Trailblazing judge Sheila Abdus-Salaam’s current husband is cut out of her $2.05 million estate because she had an outdated will when her body was found floating in the Harlem River last month.

The late judge, who was the first black woman to be appointed to New York’s highest court, signed the document on Dec. 8, 2004. It leaves her entire estate to her mother and siblings.

Abdus-Salaam, 65, married her fourth husband, the Rev. Gregory Jacobs, just last year. He still had a right to inherit under New York law, but he waived that claim.

She wrote her last will during a contentious split from her third husband — to assure that he wouldn’t inherit her money if she suddenly died.

“I am presently married to, but in the midst of divorce proceedings with, Hector Nova,” the judge says in the nine-page will filed in Manhattan Surrogate’s Court Thursday.

Abdus-Salaam met Nova when she hired him to renovate her West 131st Street townhouse. She filed for the split in 2003, then battled him in court for two years before finally obtaining a divorce judgment.

Under state law, spouses and children automatically inherit the deceased person’s estate if there is no will. The judge had no children.

The judge’s largest asset was the Harlem brownstone, which court papers valued at $2 million. She also had $50,000 in “personal property,” according to the filing.

The estate’s lawyer, Lawrence Blumberg, is asking for the court to approve the will “as quickly as possible.”

“There are assets that need immediate attention, including the brownstone in which the decedent resided, and bills to be paid,” Blumberg says in the filing.

Her last will gives 25 percent of her assets to her mother, who died in 2012. The rest she bequeaths equally to her five brothers and sisters, according to a copy of the will.

“I’m surprised she doesn’t have an updated will,” a close friend told The Post. “[But] I’m happy to know that they are the beneficiaries,” the person continued, adding that the judge was “very thoughtful and helpful” toward her family, “particularly where nieces and nephews were concerned for college and things like that.”

One of the judge’s siblings, Jerome Edwin Turner, succumbed to lung cancer in 2014, according to a family statement. If he had any heirs, they will inherit his share.

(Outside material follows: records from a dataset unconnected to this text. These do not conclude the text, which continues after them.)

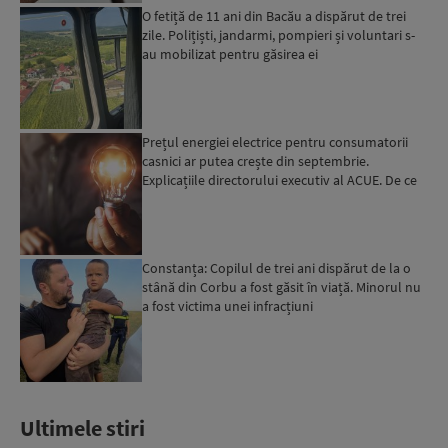
O fetiță de 11 ani din Bacău a dispărut de trei
zile. Polițiști, jandarmi, pompieri și voluntari s-
au mobilizat pentru găsirea ei
Prețul energiei electrice pentru consumatorii
casnici ar putea crește din septembrie.
Explicațiile directorului executiv al ACUE. De ce
este important...
Constanța: Copilul de trei ani dispărut de la o
stână din Corbu a fost găsit în viață. Minorul nu
a fost victima unei infracțiuni
Ultimele stiri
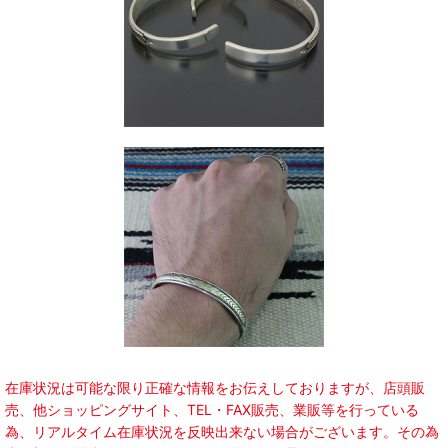
在庫状況は可能な限り正確な情報をお伝えしておりますが、店頭販
売、他ショッピングサイト、TEL・FAX販売、業販等を行っている
為、リアルタイム在庫状況を反映出来ない場合がございます。その為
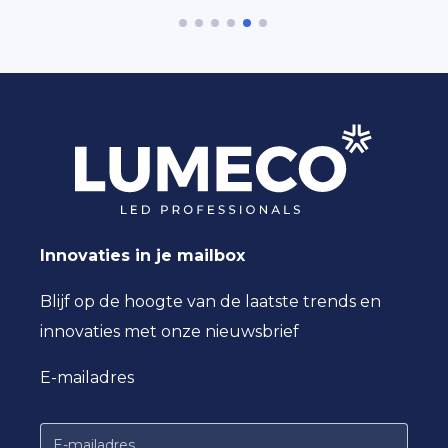
Innovaties in je mailbox
Blijf op de hoogte van de laatste trends en
innovaties met onze nieuwsbrief
E-mailadres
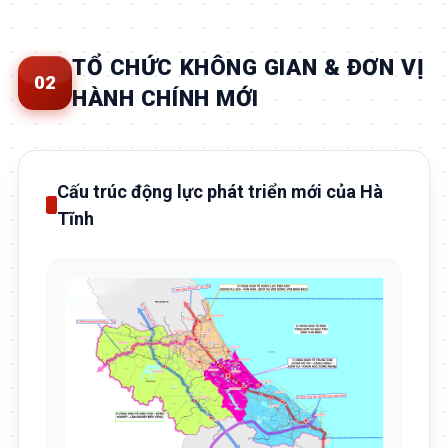
TỔ CHỨC KHÔNG GIAN & ĐƠN VỊ
02
HÀNH CHÍNH MỚI
Cấu trúc động lực phát triển mới của Hà
Tĩnh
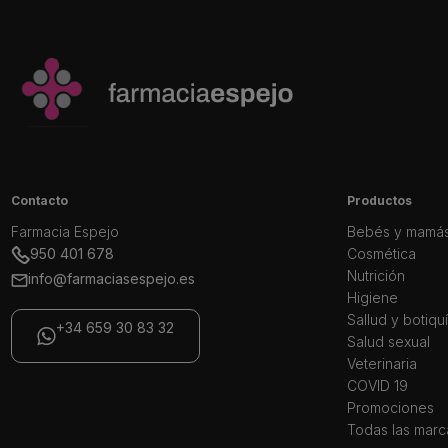
Contacto
Productos
Farmacia Espejo
Bebés y mamá
950 401 678
Cosmética
Nutrición
info@farmaciasespejo.es
Higiene
Sallud y botiqu
+34 659 30 83 32
Salud sexual
Veterinaria
COVID 19
Promociones
Todas las marc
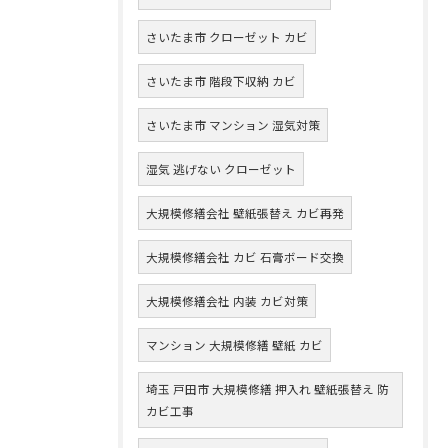
さいたま市 クローゼット カビ
さいたま市 階段下収納 カビ
さいたま市 マンション 湿気対策
湿気 逃げない クローゼット
大規模修繕会社 壁紙張替え カビ再発
大規模修繕会社 カビ 石膏ボード交換
大規模修繕会社 内装 カビ対策
マンション 大規模修繕 壁紙 カビ
埼玉 戸田市 大規模修繕 押入れ 壁紙張替え 防
カビ工事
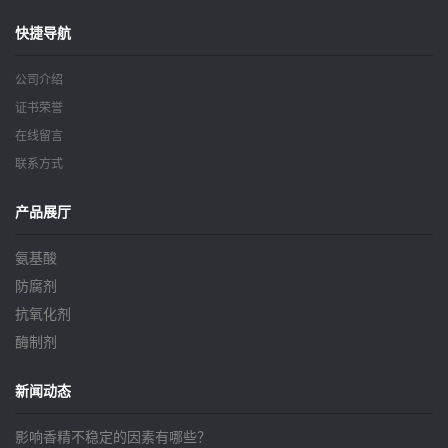
快捷导航
公司介绍
证书荣誉
在线留言
联系方式
产品展厅
氨基酸
防腐剂
抗氧化剂
酶制剂
新闻动态
影响香精不稳定的因素有哪些？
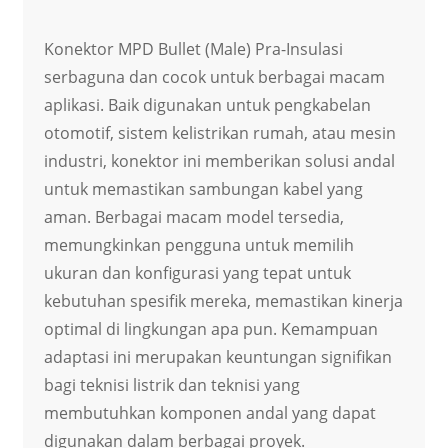
Konektor MPD Bullet (Male) Pra-Insulasi
serbaguna dan cocok untuk berbagai macam
aplikasi. Baik digunakan untuk pengkabelan
otomotif, sistem kelistrikan rumah, atau mesin
industri, konektor ini memberikan solusi andal
untuk memastikan sambungan kabel yang
aman. Berbagai macam model tersedia,
memungkinkan pengguna untuk memilih
ukuran dan konfigurasi yang tepat untuk
kebutuhan spesifik mereka, memastikan kinerja
optimal di lingkungan apa pun. Kemampuan
adaptasi ini merupakan keuntungan signifikan
bagi teknisi listrik dan teknisi yang
membutuhkan komponen andal yang dapat
digunakan dalam berbagai proyek.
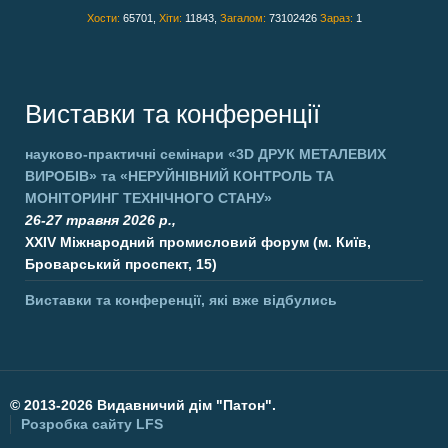
Хости:
65701,
Хіти:
11843,
Загалом:
73102426
Зараз:
1
Виставки та конференції
науково-практичні семінари
«3D ДРУК МЕТАЛЕВИХ
ВИРОБІВ»
та
«НЕРУЙНІВНИЙ КОНТРОЛЬ ТА
МОНІТОРИНГ ТЕХНІЧНОГО СТАНУ»
26-27 травня 2026 р.,
XXIV Міжнародний промисловий форум (м. Київ,
Броварський проспект, 15)
Виставки та конференції, які вже відбулись
©
2013-2026 Видавничий дім "Патон".
Розробка сайту
LFS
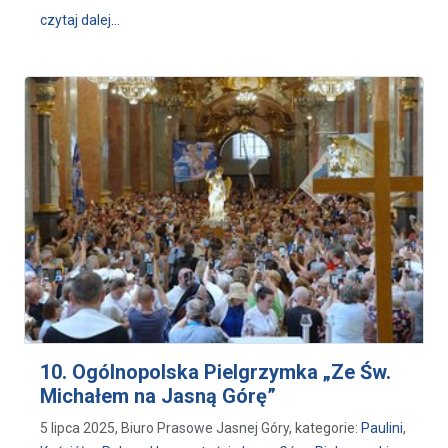
wpis 26. Pielgrzymka Kawalerii Konnej z Zarąb Kośc
czytaj dalej…
10. Ogólnopolska Pielgrzymka „Ze Św.
Michałem na Jasną Górę”
5 lipca 2025, Biuro Prasowe Jasnej Góry, kategorie:
Paulini
,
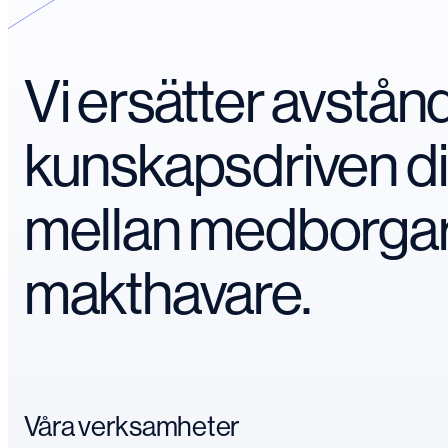
Vi ersätter avstå
kunskapsdriven d
mellan medborga
makthavare.
Våra verksamheter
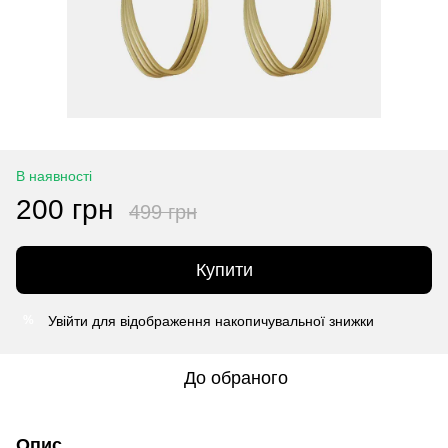
В наявності
200 грн
499 грн
Купити
Увійти
для відображення накопичувальної знижки
%
До обраного
Опис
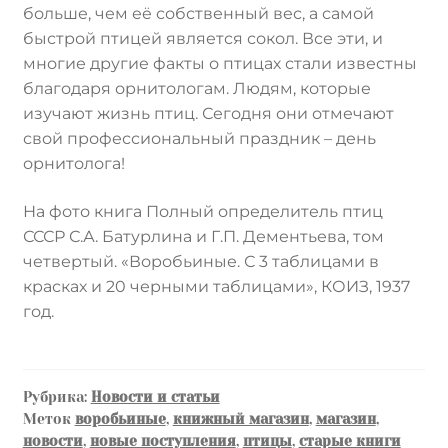
больше, чем её собственный вес, а самой
быстрой птицей является сокол. Все эти, и
многие другие факты о птицах стали известны
благодаря орнитологам. Людям, которые
изучают жизнь птиц. Сегодня они отмечают
свой профессиональный праздник – день
орнитолога!
На фото книга Полный определитель птиц
СССР С.А. Батурлина и Г.П. Дементьева, том
четвертый. «Воробьиные. С 3 таблицами в
красках и 20 черными таблицами», КОИЗ, 1937
год.
Рубрика:
Новости и статьи
Меток
воробьиные
,
книжный магазин
,
магазин
,
новости
,
новые поступления
,
птицы
,
старые книги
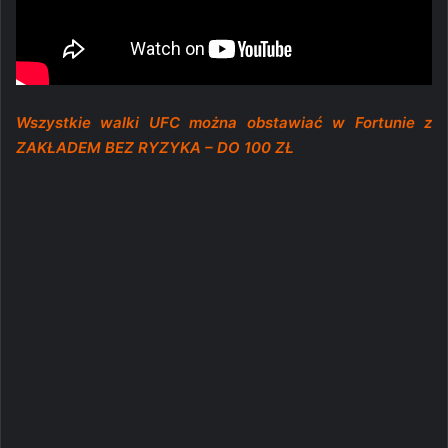
Wszystkie walki UFC można obstawiać w Fortunie z
ZAKŁADEM BEZ RYZYKA – DO 100 ZŁ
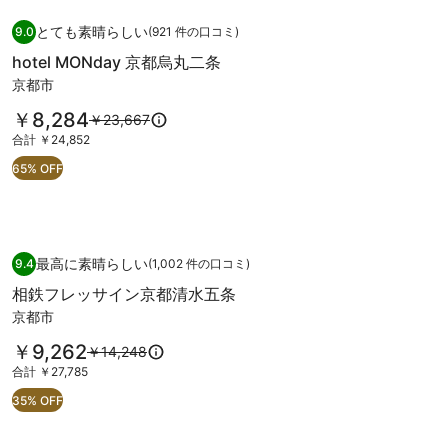
通
示。
hotel
hotel MONday 京都烏丸二条
京
ラ
常
とても素晴らしい
9.0
(921 件の口コミ)
MONday
10 段階中 9.0、とても素晴らしい、(921 件の口コミ) 件の口コミ
都
リ
料
hotel MONday 京都烏丸二条
京
金
の
ー
京都市
に
都
写
つ
烏
料
￥8,284
以
￥23,667
い
真
金
前
て
合
丸
合計 ￥24,852
ギ
は
の
の
計
二
65% OFF
￥8,284
料
ャ
詳
￥24,852
で
金
条
細
ラ
す
は
を
の
リ
￥23,667、
表
写
通
示。
相鉄フレッサイン京都清水五条
相
ー
常
最高に素晴らしい
9.4
(1,002 件の口コミ)
真
10 段階中 9.4、最高に素晴らしい、(1,002 件の口コミ) 件の口コミ
鉄
料
相鉄フレッサイン京都清水五条
ギ
金
フ
京都市
に
ャ
レ
つ
料
ラ
￥9,262
以
￥14,248
ッ
い
金
前
て
合
合計 ￥27,785
リ
サ
は
の
の
計
ー
35% OFF
￥9,262
イ
料
詳
￥27,785
で
金
細
ン
す
は
を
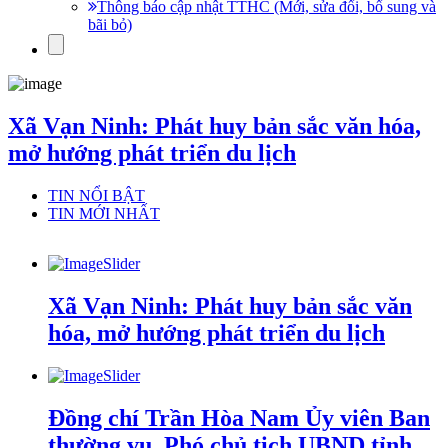
Thông báo cập nhật TTHC (Mới, sửa đổi, bổ sung và
bãi bỏ)
Xã Vạn Ninh: Phát huy bản sắc văn hóa,
mở hướng phát triển du lịch
TIN NỔI BẬT
TIN MỚI NHẤT
Xã Vạn Ninh: Phát huy bản sắc văn
hóa, mở hướng phát triển du lịch
Đồng chí Trần Hòa Nam Ủy viên Ban
thường vụ, Phó chủ tịch UBND tỉnh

Police sources have said that Jerome Edwin Turner committed suicide, although the family denies the claim.

The judge was very close with her brother, whom she appointed as the backup executor of her estate if her niece Nina Chambers-Bates was unable to handle the job.

Police initially believed that she committed suicide, but then the NYPD opened an investigation after determining that her death was “suspicious.”

The probe was closed in early May. The Medical Examiner’s Office has yet to determine a cause of death.